Heineken to Buy Femsa Beer Unit in $7.7 Billion Deal

Heineken NV agreed to buy the beer division of Fomento Economico Mexicano SAB, producer of Dos Equis and Mexico’s second-biggest brewer, in an all-stock deal valued at 5.3 billion euros ($7.7 billion) to tap faster sales growth in Latin America.

Andrew Cleary | Bloomberg.com | Published: 01/11/2010 08:39

The Amsterdam-based brewer will issue new shares to give Femsa a 20 percent stake in Heineken Group, the company said in a statement on its Web site today. Heineken rose as much as 6.7 percent in Amsterdam trading, the most since Aug. 26.
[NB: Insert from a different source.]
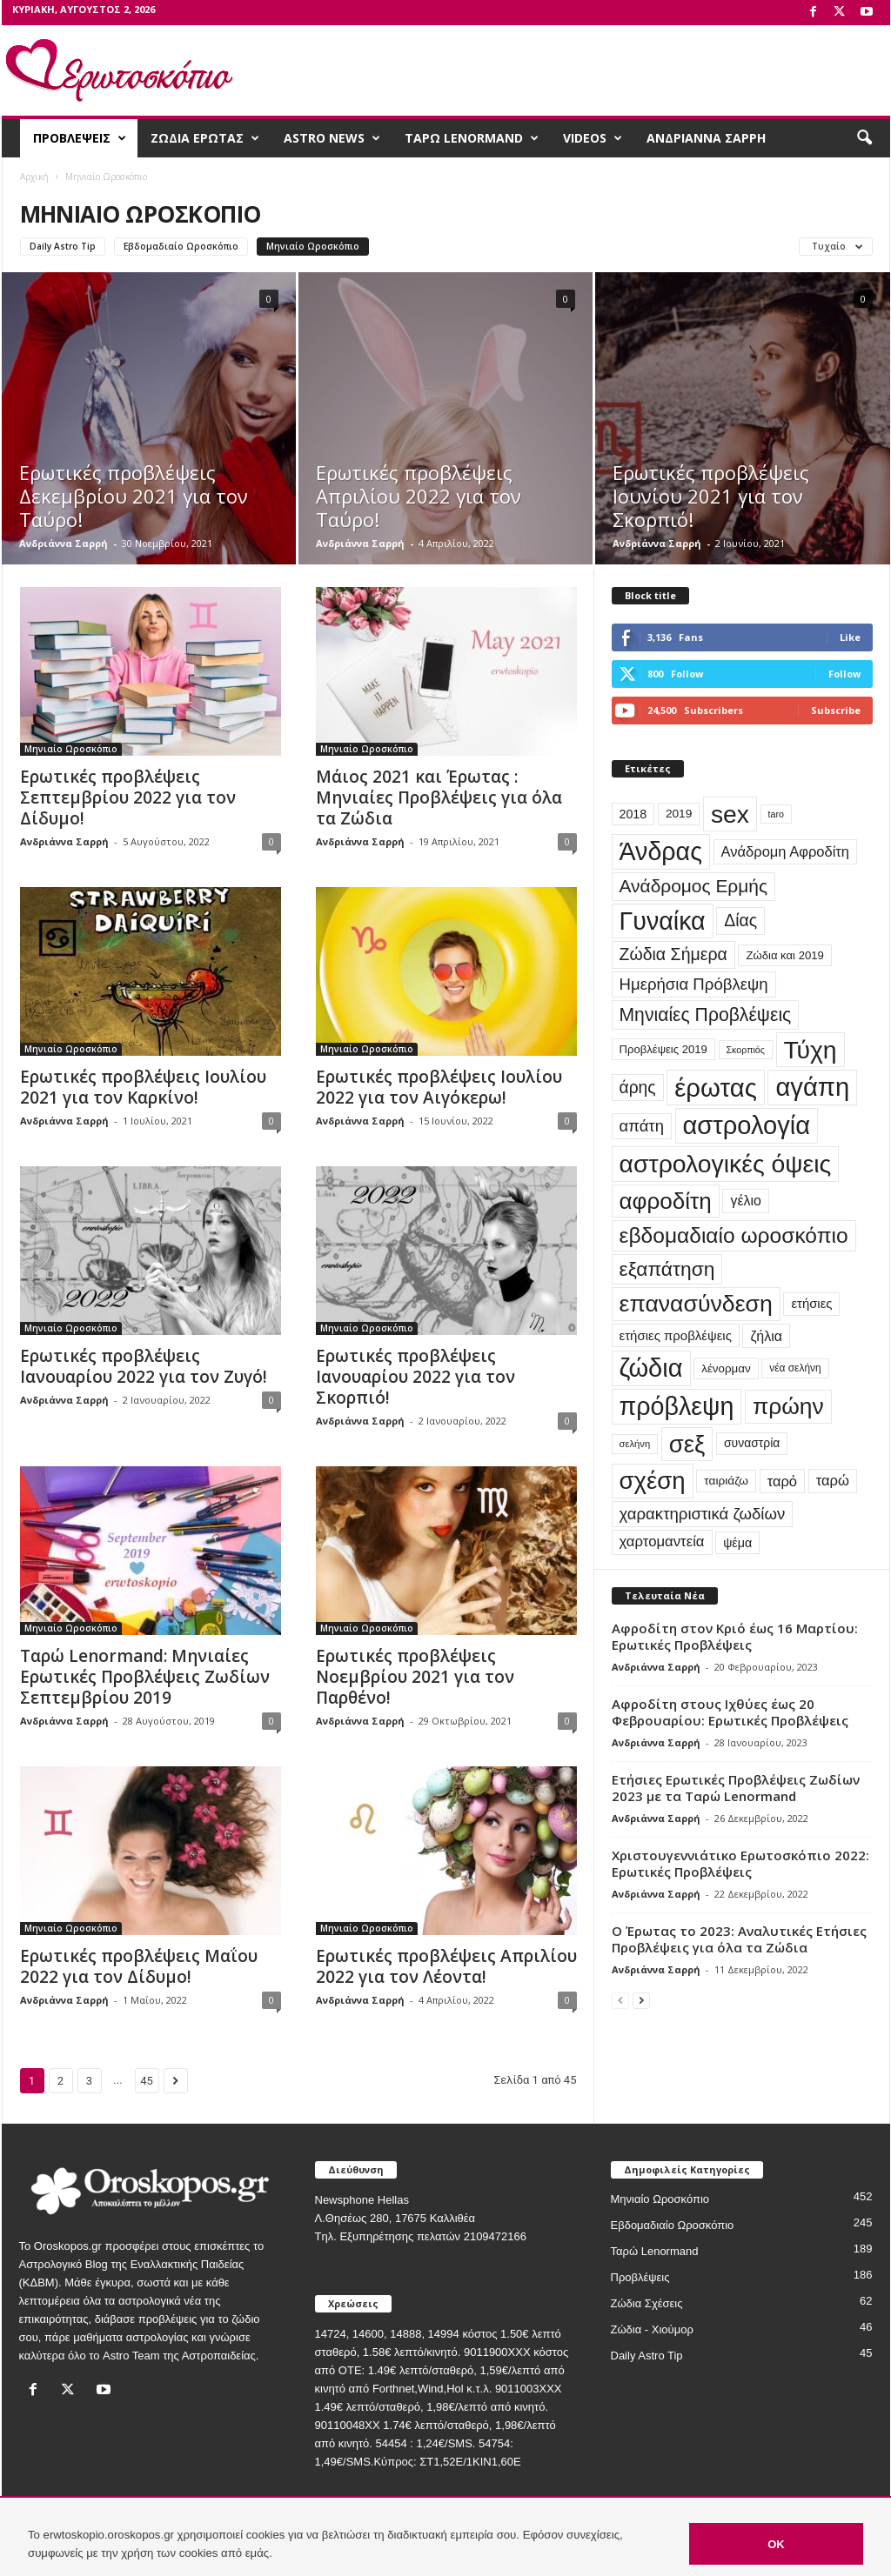 The height and width of the screenshot is (2576, 891). I want to click on νέα σελήνη [νέα σελήνη (17 στοιχεία)], so click(795, 1368).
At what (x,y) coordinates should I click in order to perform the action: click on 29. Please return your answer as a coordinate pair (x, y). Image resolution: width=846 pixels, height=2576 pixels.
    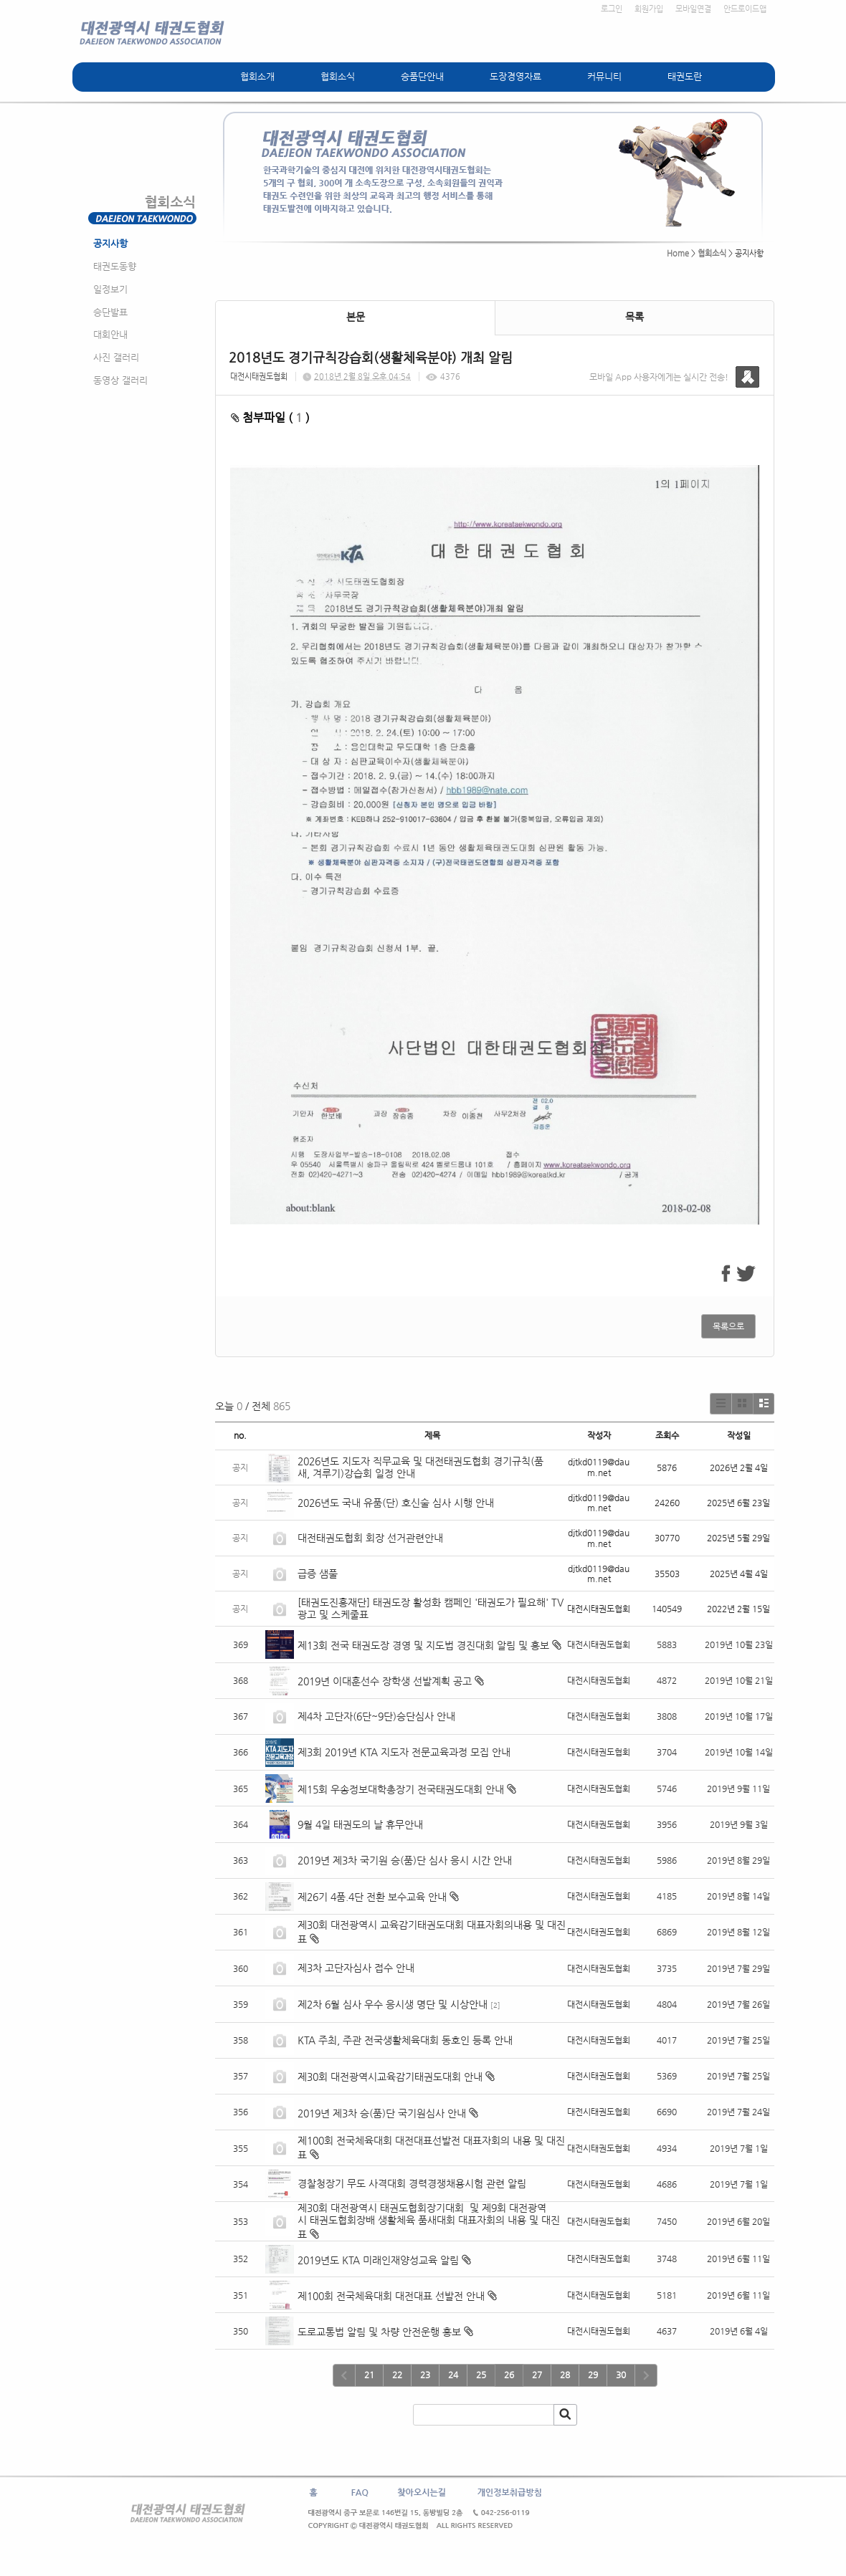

The acquisition gives Heineken one of only two beer makers in Mexico, the world’s fourth-most profitable market, and reduces the company’s reliance on slower-growing European markets. Heineken, which distributes Femsa beers including Dos Equis in the U.S., expects savings of 150 million euros a year by 2013 and said it will use the acquisition to sell Femsa brands in Europe and Heineken in Latin America.

“This looks like a very clever deal from Heineken’s point of view,” said Nomura International Plc analyst Ian Shackleton. “It potentially opens the door for the whole of the Americas, a door which appeared to have closed.”

The world’s largest brewers have spent the last decade snapping up assets outside of western Europe as beer consumption in the region slowed. Anheuser-Busch InBev NV’s predecessor, Interbrew SA, bought Cia. de Bebidas das Americas in 2004 to become Latin America’s biggest beermaker. SABMiller Plc acquired Bavaria SA the following year to expand in Colombia.